◆ **Work task**:
Only the lines with the string "Partner" are needed; return each of them from the entries below.

Dataset entries

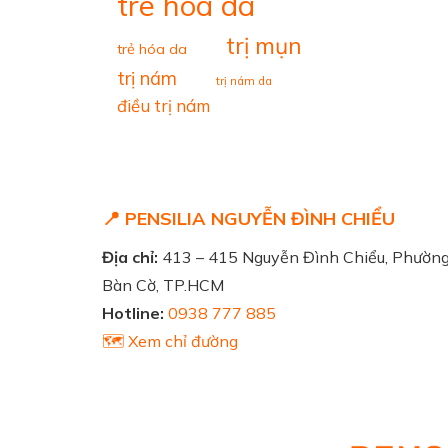
tre hoa da
trị mụn
trẻ hóa da
trị nám
trị nám da
điều trị nám
📍 PENSILIA NGUYỄN ĐÌNH CHIỂU
Địa chỉ:
413 – 415 Nguyễn Đình Chiểu, Phườn
Bàn Cờ, TP.HCM
Hotline:
0938 777 885
🗺️ Xem chỉ đường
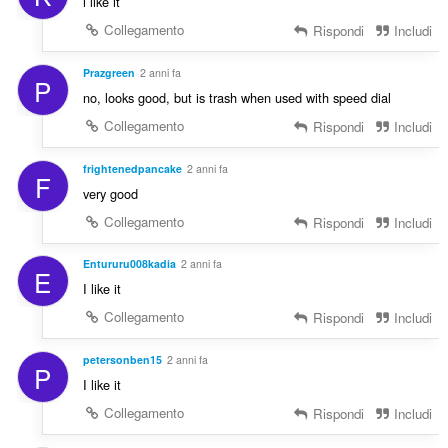
i like it
Collegamento
Rispondi
Includi
Prazgreen
2 anni fa
P
no, looks good, but is trash when used with speed dial
Collegamento
Rispondi
Includi
frightenedpancake
2 anni fa
F
very good
Collegamento
Rispondi
Includi
Entururu008kadia
2 anni fa
E
I like it
Collegamento
Rispondi
Includi
petersonben15
2 anni fa
P
I like it
Collegamento
Rispondi
Includi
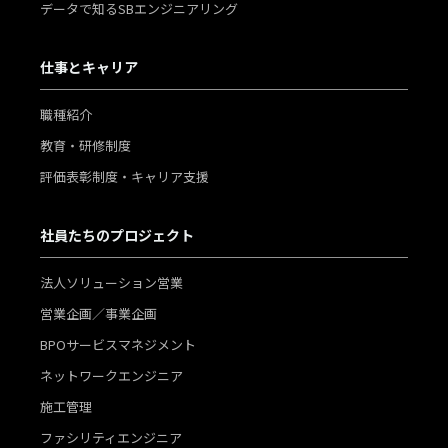
データで知るSBエンジニアリング
仕事とキャリア
職種紹介
教育・研修制度
評価表彰制度・キャリア支援
社員たちのプロジェクト
法人ソリューション営業
営業企画／事業企画
BPOサービスマネジメント
ネットワークエンジニア
施工管理
ファシリティエンジニア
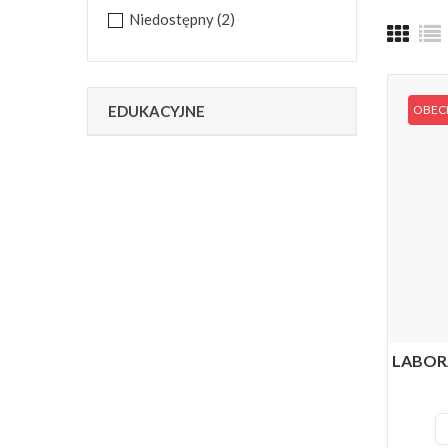
Niedostępny
(2)
EDUKACYJNE
OBECN
LABORA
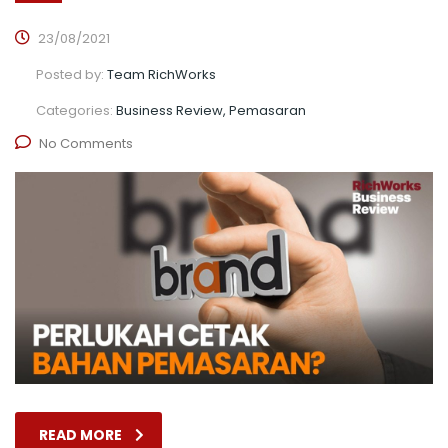
23/08/2021
Posted by:
Team RichWorks
Categories:
Business Review, Pemasaran
No Comments
READ MORE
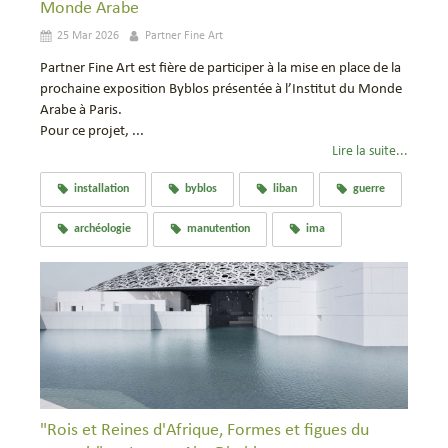
Monde Arabe
25 Mar 2026
Partner Fine Art
Partner Fine Art est fière de participer à la mise en place de la
prochaine exposition Byblos présentée à l’Institut du Monde
Arabe à Paris.
Pour ce projet, ...
Lire la suite...
installation
byblos
liban
guerre
archéologie
manutention
ima
"Rois et Reines d'Afrique, Formes et figues du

◆ **Response to the task**:
Partner Fine Art
Partner Fine Art est fière de participer à la mise en place de la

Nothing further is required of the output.